Hugman’s Oasis Brings Tiki Tranquility to San Antonio’s River Walk
Photos by Garrett Martin
Robert H. H. Hugman is the father of San Antonio’s River Walk. The architect first designed a plan to beautify and fortify the flood-prone city in the late ‘20s, and oversaw its eventual construction in 1938. All those arch bridges and scenic staircases you’ll find on the River Walk today? Hugman had the idea. He wasn’t able to complete the job—petty local politics made sure of that—but today Hugman is remembered as the man who gave San Antonio one of its two most beloved attractions. (I mean, c’mon, that’s the one fight the Alamo will always win.) So when enterprising locals decided to open a new tiki bar on the River Walk decades later, they decided to pay tribute to the man whose ingenuity made it popular: they named the place Hugman’s Oasis.

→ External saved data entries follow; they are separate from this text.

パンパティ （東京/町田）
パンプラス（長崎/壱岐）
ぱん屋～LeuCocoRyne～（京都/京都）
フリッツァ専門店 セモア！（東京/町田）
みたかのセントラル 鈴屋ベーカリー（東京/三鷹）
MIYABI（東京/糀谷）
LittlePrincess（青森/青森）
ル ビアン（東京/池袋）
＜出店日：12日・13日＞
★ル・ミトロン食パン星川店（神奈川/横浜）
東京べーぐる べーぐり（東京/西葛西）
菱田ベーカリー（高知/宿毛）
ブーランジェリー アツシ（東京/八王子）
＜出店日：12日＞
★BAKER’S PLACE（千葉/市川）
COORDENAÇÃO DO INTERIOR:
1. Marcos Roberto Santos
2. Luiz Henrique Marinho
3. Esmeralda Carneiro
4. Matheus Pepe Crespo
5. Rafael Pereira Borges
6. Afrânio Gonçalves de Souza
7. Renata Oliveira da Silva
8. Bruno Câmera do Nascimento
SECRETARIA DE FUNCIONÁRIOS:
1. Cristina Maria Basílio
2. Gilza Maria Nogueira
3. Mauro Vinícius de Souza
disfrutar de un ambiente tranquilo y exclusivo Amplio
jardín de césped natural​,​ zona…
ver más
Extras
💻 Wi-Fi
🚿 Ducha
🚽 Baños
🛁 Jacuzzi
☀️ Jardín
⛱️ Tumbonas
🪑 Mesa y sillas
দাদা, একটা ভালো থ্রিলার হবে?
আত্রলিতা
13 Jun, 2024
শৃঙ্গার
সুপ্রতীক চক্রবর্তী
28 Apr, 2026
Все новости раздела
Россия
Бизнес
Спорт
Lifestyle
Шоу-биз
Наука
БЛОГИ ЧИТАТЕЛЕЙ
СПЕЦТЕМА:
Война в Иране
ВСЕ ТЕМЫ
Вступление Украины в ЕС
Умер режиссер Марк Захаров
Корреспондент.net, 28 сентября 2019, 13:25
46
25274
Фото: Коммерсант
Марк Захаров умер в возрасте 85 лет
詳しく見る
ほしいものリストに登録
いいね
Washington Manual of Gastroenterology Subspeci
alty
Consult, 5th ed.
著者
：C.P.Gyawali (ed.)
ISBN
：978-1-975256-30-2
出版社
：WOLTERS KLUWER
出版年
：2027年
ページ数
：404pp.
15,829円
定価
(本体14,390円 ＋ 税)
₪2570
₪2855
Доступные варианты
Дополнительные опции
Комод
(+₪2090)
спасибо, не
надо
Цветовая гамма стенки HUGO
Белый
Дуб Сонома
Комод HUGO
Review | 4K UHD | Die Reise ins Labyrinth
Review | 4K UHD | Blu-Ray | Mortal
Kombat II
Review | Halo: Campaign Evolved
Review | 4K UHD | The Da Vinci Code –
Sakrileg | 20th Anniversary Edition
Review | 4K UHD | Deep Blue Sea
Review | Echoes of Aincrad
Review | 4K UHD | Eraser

Hugman’s Oasis has held down a corner of the River Walk since April 2021, and it’s impossible to miss. Torches decorated with skulls overlook the river from the bar’s patio, with thatched roofs covering wicker furniture. If you stumble upon it at night, it feels almost otherworldly—a dangerous outpost of a vicious past in modern day Texas. Around the corner two palm trees bend inwards to form the first A on the Hugman’s Oasis sign, with more skulls and colored lights right next to the entrance. This is a great introduction for a tiki bar, setting the tone before you even get inside.
The fantastic decor continues once through the door. This oasis is decked out with Polynesian-themed masks, a seating area that feels like you’re in a thatched gazebo even though you’re indoors, colored lighting on every shelf behind the bar, and a display on the back wall that evokes the flow and feel of a waterfall using rockwork and colored lights. Hugman’s hits that right pitch of exotic design within a subdued atmosphere that makes tiki bars so calming, and it does it with a minimum of kitsch. Disney’s influence on the modern tiki scene is controversial among many tiki fans, and Hugman’s navigates those waters delicately; it has an eye for immersive design that resembles Disney’s best work, but without the divisive gimmicks and overwhelming details of Trader Sam’s. I wouldn’t call it “restrained”—restraint isn’t something you typically associate with tiki bars—but it’s not as cartoonish or overladen as these places often get.